天神様「彼らには天国ではなく、あの巨大な戦艦、ノアの箱船を沈めてもらいたい。あの船は脅威だし、何より天国を滅ぼしても、あの船で逃げられてしまっては、将来に禍根を残す。」
ルシファーは、天神様の配下の者が運んで来たカプチーノを受け取り、口をつけたのち、質問をぶつけました。

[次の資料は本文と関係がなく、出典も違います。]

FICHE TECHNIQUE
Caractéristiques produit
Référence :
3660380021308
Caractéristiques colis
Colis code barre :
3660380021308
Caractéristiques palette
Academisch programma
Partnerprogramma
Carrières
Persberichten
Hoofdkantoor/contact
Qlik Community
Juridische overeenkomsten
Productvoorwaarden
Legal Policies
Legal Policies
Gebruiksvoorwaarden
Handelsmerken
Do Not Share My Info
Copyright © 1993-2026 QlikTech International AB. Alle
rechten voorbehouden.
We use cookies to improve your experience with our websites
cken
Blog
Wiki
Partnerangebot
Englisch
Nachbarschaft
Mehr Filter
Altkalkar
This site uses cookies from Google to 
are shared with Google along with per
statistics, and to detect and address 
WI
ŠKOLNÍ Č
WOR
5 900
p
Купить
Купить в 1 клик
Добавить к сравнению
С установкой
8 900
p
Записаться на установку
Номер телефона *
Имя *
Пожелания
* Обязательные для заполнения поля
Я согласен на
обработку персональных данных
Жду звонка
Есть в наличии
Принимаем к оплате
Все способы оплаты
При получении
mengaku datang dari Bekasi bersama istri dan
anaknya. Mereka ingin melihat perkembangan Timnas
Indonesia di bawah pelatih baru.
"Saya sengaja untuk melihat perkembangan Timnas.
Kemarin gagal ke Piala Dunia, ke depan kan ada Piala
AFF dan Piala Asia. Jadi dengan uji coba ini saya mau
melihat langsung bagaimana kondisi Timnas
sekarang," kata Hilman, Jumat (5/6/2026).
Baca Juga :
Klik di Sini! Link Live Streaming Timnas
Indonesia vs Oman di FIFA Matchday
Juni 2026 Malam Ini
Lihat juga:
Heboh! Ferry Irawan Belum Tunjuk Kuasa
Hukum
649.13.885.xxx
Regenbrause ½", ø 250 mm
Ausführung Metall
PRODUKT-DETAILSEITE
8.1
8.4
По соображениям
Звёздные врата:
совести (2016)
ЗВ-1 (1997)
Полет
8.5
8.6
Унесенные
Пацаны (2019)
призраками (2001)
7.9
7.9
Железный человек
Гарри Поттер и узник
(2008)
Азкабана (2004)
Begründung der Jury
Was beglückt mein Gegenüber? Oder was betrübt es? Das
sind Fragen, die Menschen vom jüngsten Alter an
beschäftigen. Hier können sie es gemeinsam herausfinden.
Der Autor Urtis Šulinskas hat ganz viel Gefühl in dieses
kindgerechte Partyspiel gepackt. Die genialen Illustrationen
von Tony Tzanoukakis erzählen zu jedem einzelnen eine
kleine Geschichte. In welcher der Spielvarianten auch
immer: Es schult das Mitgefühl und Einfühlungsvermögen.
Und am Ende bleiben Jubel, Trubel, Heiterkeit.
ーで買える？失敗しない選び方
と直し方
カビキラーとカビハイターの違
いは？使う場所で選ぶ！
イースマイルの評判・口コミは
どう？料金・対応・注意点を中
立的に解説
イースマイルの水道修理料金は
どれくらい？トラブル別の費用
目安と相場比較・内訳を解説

ルシファー「ローマは、どうするのだ?あそこには、天国に通じる階段がある。あそこを抑えなければ、天国は制圧出来ん。」
天神様は、確信を込めて、言いました。
天神様「ローマは、坂田金時率いる、人間達に任せる。」
ルシファーは、鼻で笑いました。
ルシファー「何を馬鹿なことを!たかが人間風情に、何が出来る?あそこには、どれだけの天使がいると、思っているのだ!そいつは、半神か何かなのか?それとも、悪魔と一つになって、強大な力を得たとでも言うのか!?」
天神様は、表情を見せずに言いました。
天神様「いや、女の腹から産まれた、正真正銘の人間だ。」
ルシファーは、感情を昂らせていいました。
ルシファー「どうしたというのだ、天神よ!生身の人間が、天使を倒せると思っているのか?その地上の、全勢力をもってしても、あのコピン一人、倒せないだろう。」
天神様は、ニヤリと笑って言いました。
天神様「それが、違うのだ…。鬼ヶ島に巣食っていた、鬼どもの話はご存知か?」
ルシファーは、興味が無さそうに、返事をしました。
ルシファー「聞いている…。桃太郎とかいうはなたれ小僧に、蹴散らされた悪魔の出来損ない共よ。どうやらその後、バァル・ゼバブに泣きついたらしいしゃないか?」
天神様は、続けました。
天神様「ところがその時、鬼どもの頭、酒呑童子は鬼ヶ島にいなかった…。京都で女や子供を食い散らかしたり、金銀財宝を貴族達から、奪っていたりしたのだ。」
ルシファーは、少し食いつきました。
ルシファー「その噂も、聞いている…。どうやら、相当な力の持ち主らしいな。フフン、血が騒ぐ…。だが、人間達に討ち取られたと、聞いているぞ!酒に酔わされただけで、たった五人の人間に殺されてしまったらしいじゃないか?」
天神様は、厳かな口調で、語りました。
天神様「それは坂田金時が、主君を立てるために流した、デマに過ぎん…。実際は、金時が一人で縊り殺してしまったのだ。それも、素手で…。」
ルシファーは、目を輝かせました。
ルシファー「それは、面白い!ええい、この動かない体が、忌々しい。体さえ動けば、この美しい翼さえ広がれば…。すぐにでも、天空を駆けて行き、そいつの実力を、この身で測ってやると言うのに!」
天神様「わしの目論見が、わかっていただけたかな、ルシファー殿。その金時が、ローマを攻める…。現状で、戦力比は3:1と言ったところか。だが、向こうにはケルビムがいる。ケルビムの相手は、ルシファー殿お主でなければ…。」
ルシファーは、悔しそうに歯噛みして、言いました。
ルシファー「そこは、諸君に奮起してもらうしかない…!時期をおかずに、地獄も滅ぼさねばならん。私が、戦えるようになるまで、待つ事は出来ん…。」
天神様も、同じ意見のようでした。
天神様「その通り、ルシファー殿。この作戦は、ケルビムが討てるかどうかに、全てがかかっている。何としても討ち取り、この世界に平和を取り戻さねば、ならん!」
ルシファーの胸にも、熱い想いが去来しました。
ルシファー「その通りだ、天神よ!長く虐げられた我らの怨み、必ずや晴らしてくれよう!」
その時、天神様の配下の者が、入ってきました。
配下「天神様…、報告があります。坂田金時から連絡が入っていて…。」
天神様は、席を立ちました。
天神様「わかった、すぐに行く。ルシファー殿、細かい話はこれから詰めるとしよう。ルシファー殿も、天国や地獄に、我らに呼応する者がないか、当たってみて欲しい。今は、一人でも多くの将も兵も、欲しいのだから…。」
ルシファーも、ニヤリと笑いました。
ルシファー「勿論、やっている。数は多くないが、優れた将を何人か、紹介できるだろう…。」
ルシファーは、自分の部屋へと戻りました。